(Transcribed page contents)
○ ○ ○ ○

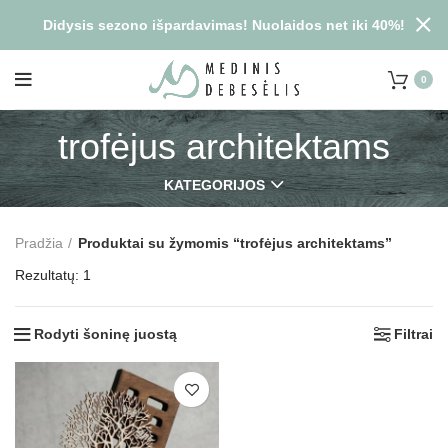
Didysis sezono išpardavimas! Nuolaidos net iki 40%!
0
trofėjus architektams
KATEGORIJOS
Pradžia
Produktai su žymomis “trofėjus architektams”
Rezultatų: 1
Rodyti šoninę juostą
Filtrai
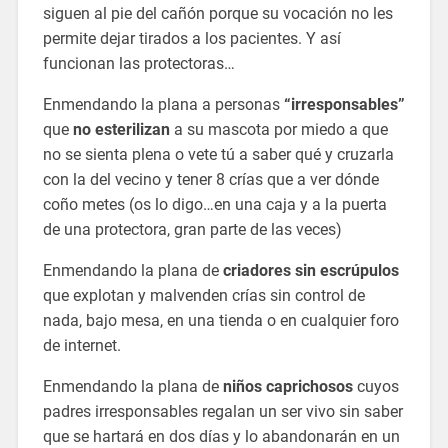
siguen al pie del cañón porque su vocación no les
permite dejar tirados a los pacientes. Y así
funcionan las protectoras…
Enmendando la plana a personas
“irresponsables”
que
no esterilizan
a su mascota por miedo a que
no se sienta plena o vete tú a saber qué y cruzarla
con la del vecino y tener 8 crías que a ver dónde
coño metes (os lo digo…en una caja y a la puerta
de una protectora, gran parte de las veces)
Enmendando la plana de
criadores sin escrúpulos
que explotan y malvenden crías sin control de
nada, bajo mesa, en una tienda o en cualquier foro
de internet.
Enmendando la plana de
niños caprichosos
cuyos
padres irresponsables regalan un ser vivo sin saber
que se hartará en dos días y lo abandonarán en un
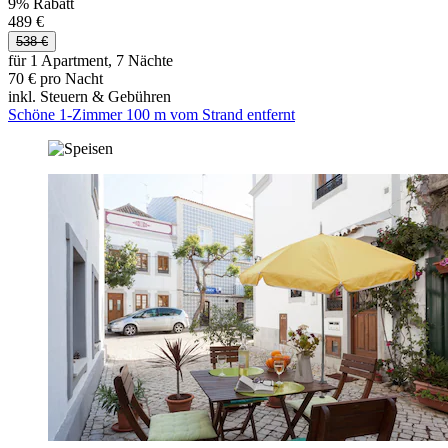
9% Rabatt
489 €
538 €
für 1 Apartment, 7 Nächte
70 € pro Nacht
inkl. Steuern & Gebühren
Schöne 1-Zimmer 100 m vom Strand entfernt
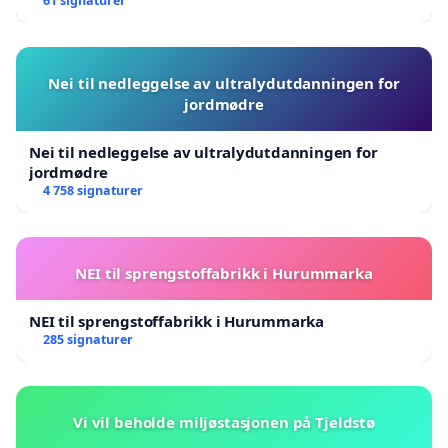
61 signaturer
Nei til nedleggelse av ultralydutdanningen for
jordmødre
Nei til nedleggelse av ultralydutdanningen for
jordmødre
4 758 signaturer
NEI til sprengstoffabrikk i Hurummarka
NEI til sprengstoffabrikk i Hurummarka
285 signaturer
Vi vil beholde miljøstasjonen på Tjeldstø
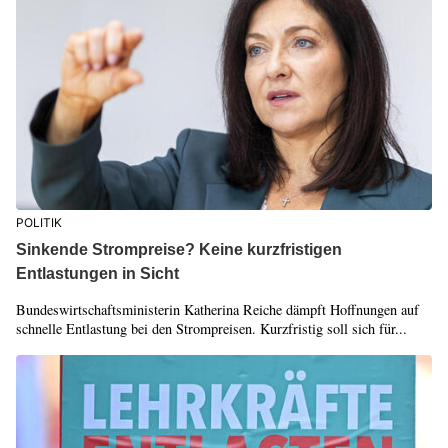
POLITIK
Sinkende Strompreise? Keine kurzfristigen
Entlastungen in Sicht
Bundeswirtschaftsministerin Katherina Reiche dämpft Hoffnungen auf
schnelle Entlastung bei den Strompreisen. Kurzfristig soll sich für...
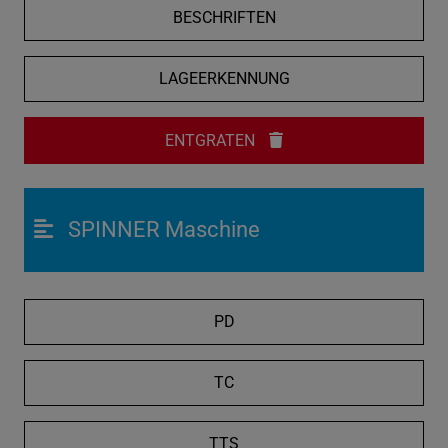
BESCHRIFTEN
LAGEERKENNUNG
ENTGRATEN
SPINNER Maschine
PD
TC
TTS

○ ○ ○ ○

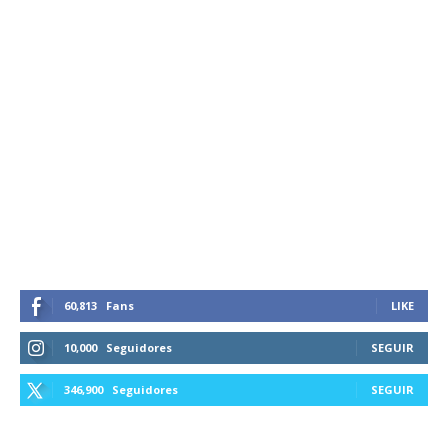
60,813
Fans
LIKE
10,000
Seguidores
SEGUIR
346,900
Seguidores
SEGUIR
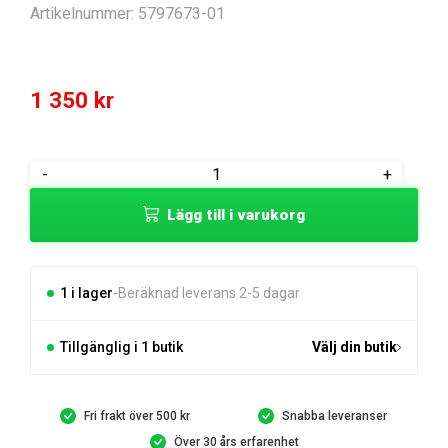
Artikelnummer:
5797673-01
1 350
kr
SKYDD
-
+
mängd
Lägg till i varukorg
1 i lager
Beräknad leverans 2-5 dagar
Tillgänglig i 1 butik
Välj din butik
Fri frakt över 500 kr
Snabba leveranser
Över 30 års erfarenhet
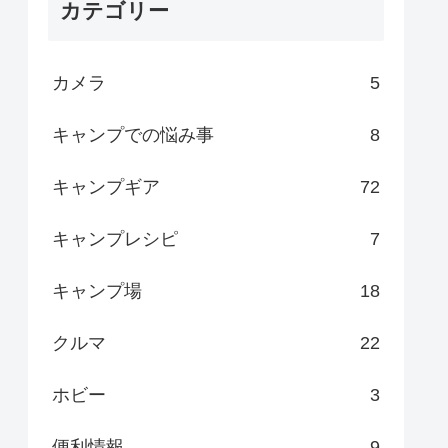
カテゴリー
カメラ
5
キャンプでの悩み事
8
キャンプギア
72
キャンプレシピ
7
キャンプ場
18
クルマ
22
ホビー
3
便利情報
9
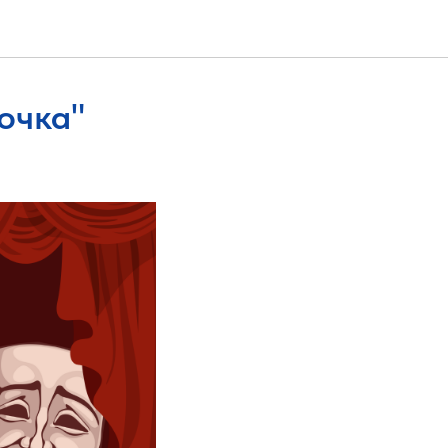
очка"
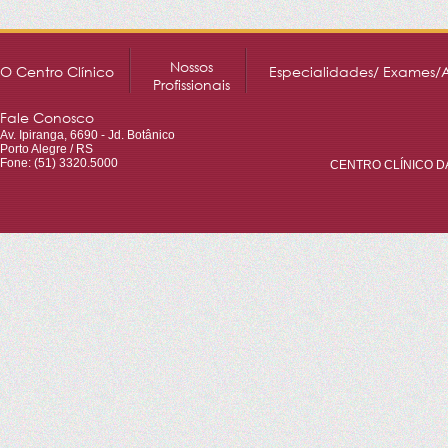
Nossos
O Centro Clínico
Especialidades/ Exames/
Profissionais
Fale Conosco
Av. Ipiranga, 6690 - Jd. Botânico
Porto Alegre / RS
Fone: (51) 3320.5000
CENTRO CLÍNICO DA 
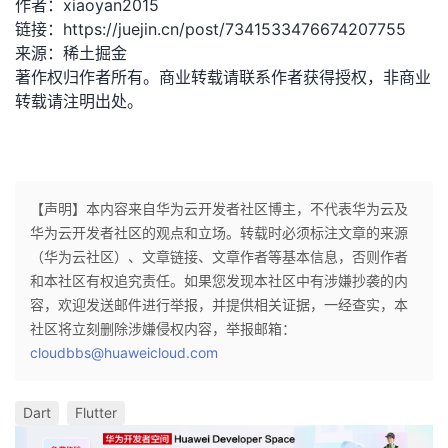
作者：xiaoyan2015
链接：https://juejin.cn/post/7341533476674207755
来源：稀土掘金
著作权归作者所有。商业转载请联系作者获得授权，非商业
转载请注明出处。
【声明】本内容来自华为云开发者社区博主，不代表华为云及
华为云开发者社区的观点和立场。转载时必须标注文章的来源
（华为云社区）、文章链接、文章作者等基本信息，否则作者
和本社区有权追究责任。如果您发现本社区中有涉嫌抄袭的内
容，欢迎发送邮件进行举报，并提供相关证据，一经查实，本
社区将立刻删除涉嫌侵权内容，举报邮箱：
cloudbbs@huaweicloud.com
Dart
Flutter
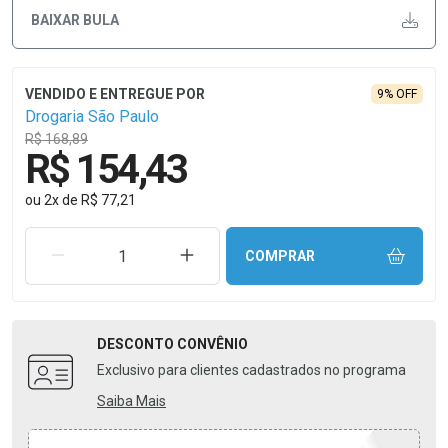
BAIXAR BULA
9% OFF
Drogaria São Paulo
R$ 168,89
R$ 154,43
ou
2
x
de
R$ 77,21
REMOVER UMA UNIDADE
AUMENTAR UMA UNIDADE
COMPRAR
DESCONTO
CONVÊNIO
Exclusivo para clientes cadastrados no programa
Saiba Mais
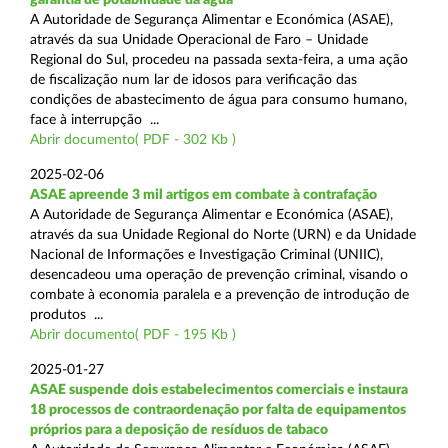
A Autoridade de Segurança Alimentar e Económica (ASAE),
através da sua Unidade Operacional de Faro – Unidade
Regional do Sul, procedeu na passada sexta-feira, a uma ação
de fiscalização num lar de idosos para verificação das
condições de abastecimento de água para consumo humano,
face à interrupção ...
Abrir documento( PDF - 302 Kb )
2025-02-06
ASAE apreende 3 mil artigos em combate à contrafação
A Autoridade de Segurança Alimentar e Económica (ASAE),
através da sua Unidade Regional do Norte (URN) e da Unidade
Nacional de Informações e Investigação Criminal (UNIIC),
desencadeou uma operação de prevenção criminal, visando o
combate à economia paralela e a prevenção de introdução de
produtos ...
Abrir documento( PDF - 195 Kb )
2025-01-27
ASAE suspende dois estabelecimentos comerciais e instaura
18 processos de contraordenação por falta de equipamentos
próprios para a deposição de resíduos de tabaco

○ ○ ○ ○

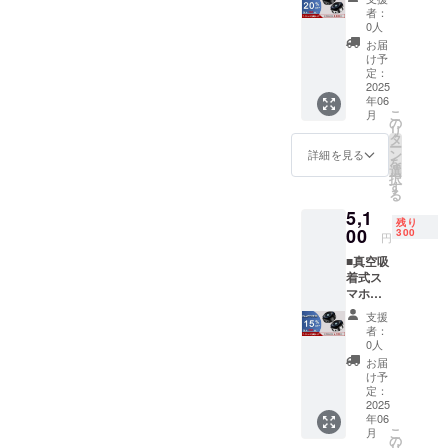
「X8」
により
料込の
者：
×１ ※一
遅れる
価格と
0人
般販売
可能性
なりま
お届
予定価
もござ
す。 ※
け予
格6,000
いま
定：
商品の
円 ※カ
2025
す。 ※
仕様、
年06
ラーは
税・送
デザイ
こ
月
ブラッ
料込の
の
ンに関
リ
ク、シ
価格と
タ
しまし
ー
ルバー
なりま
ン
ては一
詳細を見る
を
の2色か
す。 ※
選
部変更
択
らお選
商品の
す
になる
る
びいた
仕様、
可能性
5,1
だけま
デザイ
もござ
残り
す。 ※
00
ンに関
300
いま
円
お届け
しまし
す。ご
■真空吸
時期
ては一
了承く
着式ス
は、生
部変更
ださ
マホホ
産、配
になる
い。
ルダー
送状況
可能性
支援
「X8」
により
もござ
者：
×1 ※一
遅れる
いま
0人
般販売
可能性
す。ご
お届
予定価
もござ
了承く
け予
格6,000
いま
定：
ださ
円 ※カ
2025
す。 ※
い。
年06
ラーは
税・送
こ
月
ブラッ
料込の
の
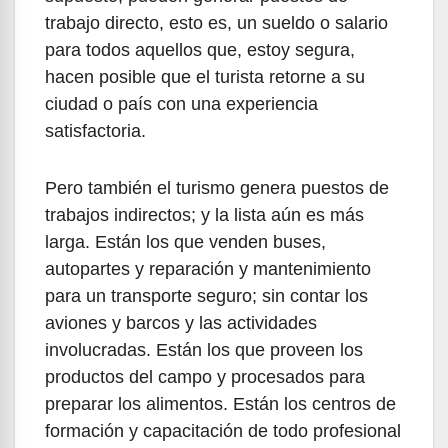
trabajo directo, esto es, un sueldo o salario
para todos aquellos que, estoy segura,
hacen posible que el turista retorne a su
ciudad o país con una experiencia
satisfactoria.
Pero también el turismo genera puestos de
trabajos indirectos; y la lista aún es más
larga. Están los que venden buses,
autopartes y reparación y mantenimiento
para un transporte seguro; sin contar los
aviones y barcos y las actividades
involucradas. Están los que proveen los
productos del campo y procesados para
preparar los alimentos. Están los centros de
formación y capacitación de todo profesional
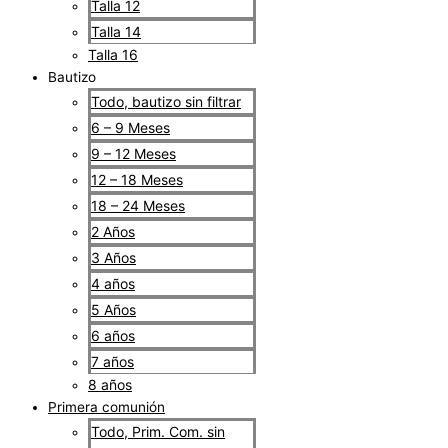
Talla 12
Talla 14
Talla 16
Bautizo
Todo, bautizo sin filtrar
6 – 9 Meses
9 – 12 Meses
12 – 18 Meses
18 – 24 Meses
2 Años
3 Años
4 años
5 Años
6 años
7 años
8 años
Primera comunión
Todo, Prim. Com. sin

○ ○ ○ ○

■ Your objective ■
Copy the lines above exactly. Start with the line containing "de fiscalização num", end with the line containing "desencadeou uma operação", and include both.

■ Problem solution ■
de fiscalização num lar de idosos para verificação das
condições de abastecimento de água para consumo humano,
face à interrupção ...
Abrir documento( PDF - 302 Kb )
2025-02-06
ASAE apreende 3 mil artigos em combate à contrafação
A Autoridade de Segurança Alimentar e Económica (ASAE),
através da sua Unidade Regional do Norte (URN) e da Unidade
Nacional de Informações e Investigação Criminal (UNIIC),
desencadeou uma operação de prevenção criminal, visando o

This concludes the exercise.